- Dołączył: 2012-02-21
- Miasto: Chełm
- Liczba postów: 1473
5 kwietnia 2013, 15:55
Dzieki wszystkim za pomoc i podniesienie na duchu. Teraz zupelnie inaczej do tego podchodze, mialam stanowczo za malo dystansu do tej sprawy a dzieki Wam widze to zupelnie z innej perspektywy.
Temat uwazam za zamkniety i jeszcze raz wielkie dzieki!
Edytowany przez adrazkiewicz2 5 kwietnia 2013, 20:50
5 kwietnia 2013, 16:12
Czekaj - masz teściów tak? Czyli masz męża czyli prawdopodobnie jesteś dorosła a nie masz 13 lat?
Weź się kobieto ogarnij, jedz zdrowo i tak jak chcesz. Jak będą komentować to niech mąż to ukróci. Nikt nikomu w talerz nie powinien zaglądać. Skoro tam mieszkasz masz prawo do kuchni, kupuj swoje produkty i sobie gotuj.
Ten problem jest tylko w Twojej głowie.
- Dołączył: 2012-02-21
- Miasto: Chełm
- Liczba postów: 1473
5 kwietnia 2013, 16:13
A co do przetlulmaczenia im zdrowej diety to naprawde sie nie da bo moj tesc twierdzi ze "baba to musi miec du.." a tesciowa to na tych "bulkach z maslem" sie odchudza.
- Dołączył: 2013-03-13
- Miasto: Opole
- Liczba postów: 3290
5 kwietnia 2013, 16:13
adrazkiewicz2 napisał(a):
Kurcze, dziewczyny, moze to najlepszy sposob- siasc w pokoju na spokojnie i wcinac warzywka.
Jedyny, nei wiem w gole jak możesz się zgadzać na taka manipulację w tym wieku.
5 kwietnia 2013, 16:14
Kup sobie mała lodówkę do pokoju i po kłopocie ;)
- Dołączył: 2012-02-21
- Miasto: Chełm
- Liczba postów: 1473
5 kwietnia 2013, 16:14
Mojego meza prawie wcale nie ma w domu wiec... nie nic nie powie.
5 kwietnia 2013, 16:15
i jeszcze jedno: nie tłumacz im się z tego co jesz. I niech oni jedzą co chcą, nie komentuj tego. Rób swoje, nie patrz na innych, olej to.
A gdzie jest mąż jak ktoś Ci mówi, że to nie Twój dom?
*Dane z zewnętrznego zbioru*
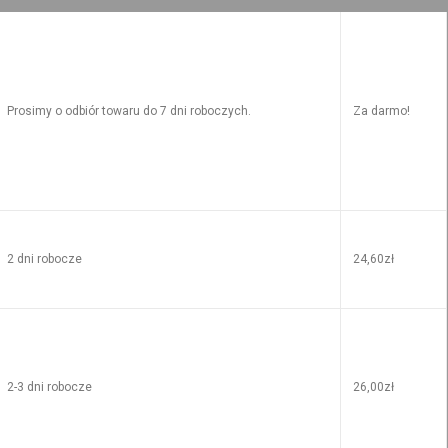
Prosimy o odbiór towaru do 7 dni roboczych.
Za darmo!
2 dni robocze
24,60zł
2-3 dni robocze
26,00zł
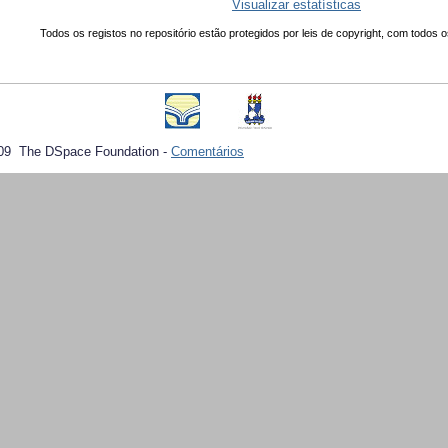
Visualizar estatísticas
Todos os registos no repositório estão protegidos por leis de copyright, com todos o
09 The DSpace Foundation -
Comentários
No gdzie on jest?
P.S. to skoro męża nie ma na co dzień to po cholerę Ty tam z nimi mieszkasz? ;)
Edytowany przez Cookie89 5 kwietnia 2013, 16:16
- Dołączył: 2009-05-20
- Miasto:
- Liczba postów: 15489
5 kwietnia 2013, 16:16
adrazkiewicz2 napisał(a):
Haha 20. Moge decydowac, tylko ze glupio mi tak siedziec w pokoju i w szafie z ubraniami trzymac pomidory jak wstepu do kuchni praktycznie nie mam:(
to z mężem pogadaj albo sie wyprowadź, nie jesteś w wiezieniu
- Dołączył: 2012-02-21
- Miasto: Chełm
- Liczba postów: 1473
5 kwietnia 2013, 16:17
Studiuje 70km od domu, caly tydzien mieszka na stancji, a zjezdza tylko na weekendy.